Hésiode, dans sa Théogonie (Naissance de l'univers et des dieux), faisait de l'Amour, Éros, l'une des trois divinités primordiales de notre monde. Autant dire que les histoires d'amour sont vieilles comme le monde. Et quel meilleur conteur qu'Ovide pour nous les raconter ?

Sur ces pages, vous pourrez...

  • découvrir, à travers cinq histoires tirés des Métamorphoses d'Ovide, cinq aspects de l'amour :
    • Daphné et Apollon : l'amour non-réciproque
    • Europe et Jupiter : l'amour extraordinaire
    • Mars et Vénus : l'amour volage
    • Baucis et Philémon : l'amour parfait
    • Les Héliades : l'amour fraternel.
  • découvrir la vie, l'œuvre et l'univers poétique d'un poète majeur de l'Antiquité
  • étudier et apprécier la poésie d'Ovide directement dans le texte grâce à l'étude préalable d'une gravure illustrant le poème
  • acquérir une riche culture autour de la représentation poétique et iconographique de l'amour et des métamorphoses
  • envisager la riche tradition dont ces poèmes sont à l'origine, de l'Antiquité jusqu'à nos jours
  • défendre à votre tour, au travers d'un exercice de rédaction, une vision de l'amour.

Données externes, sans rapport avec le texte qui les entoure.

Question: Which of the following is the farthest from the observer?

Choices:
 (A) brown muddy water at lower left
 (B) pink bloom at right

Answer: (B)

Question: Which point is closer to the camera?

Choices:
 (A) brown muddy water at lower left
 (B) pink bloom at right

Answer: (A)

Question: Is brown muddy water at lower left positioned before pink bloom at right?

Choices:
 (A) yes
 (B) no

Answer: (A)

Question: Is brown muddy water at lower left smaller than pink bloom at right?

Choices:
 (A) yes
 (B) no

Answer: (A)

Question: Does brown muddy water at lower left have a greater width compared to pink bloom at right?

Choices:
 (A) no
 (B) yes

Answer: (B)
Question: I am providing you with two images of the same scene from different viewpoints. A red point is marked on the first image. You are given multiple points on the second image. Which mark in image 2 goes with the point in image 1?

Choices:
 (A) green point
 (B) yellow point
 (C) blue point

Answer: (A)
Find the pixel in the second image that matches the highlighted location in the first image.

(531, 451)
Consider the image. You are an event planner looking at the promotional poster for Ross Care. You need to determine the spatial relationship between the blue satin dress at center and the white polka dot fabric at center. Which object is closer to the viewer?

Avant de découvrir ces histoires, lisez cette brève introduction sur Ovide et sa poésie

Ovide

Ovide, né en 43 avant J.-C. et mort en 18 après J.-C., s’est adonné toute sa vie à la poésie. Dans sa jeunesse, il suit une formation juridico-politique dont il ne fait pas usage, préférant vivre des revenus que lui rapportent ses propriétés. Ainsi, libre de toutes obligations, il consacre l’intégralité de son temps à l'écriture poétique.

I- Un poète alexandrin

Les écrivains latins sont souvent profondément imprégnés de la littérature grecque. C’est ainsi le cas de l’un des plus grands poètes latins de l’Antiquité : Ovide.

Ovide est marqué par la poésie grecque dite « alexandrine » ou hellénistique, qui a beaucoup inspiré les poètes latins de l’époque classique, à partir notamment du poète Catulle (Ier s. av. J.-C.). Le représentant le plus important de cette poésie grecque est Callimaque, poète du IIIe s. av. J.-C. qui résidait dans la ville d’Alexandrie, un centre culturel majeur de l’époque (d’où la dénomination de poésie « alexandrine »). La poésie de Callimaque, et celle des poètes grecs puis latins qui se situent dans son sillage, est une poésie savante, très allusive, qui joue sur les références mythologiques et la réécriture de mythes. L’amour y a une part très importante : des héros célèbres sont mis en scène dans leurs aspects sentimentaux, voire triviaux. La poésie néo-alexandrine a aussi un goût prononcé pour l'étiologie (le questionnement sur l'origine des choses).

On retrouve ces différents traits chez Ovide.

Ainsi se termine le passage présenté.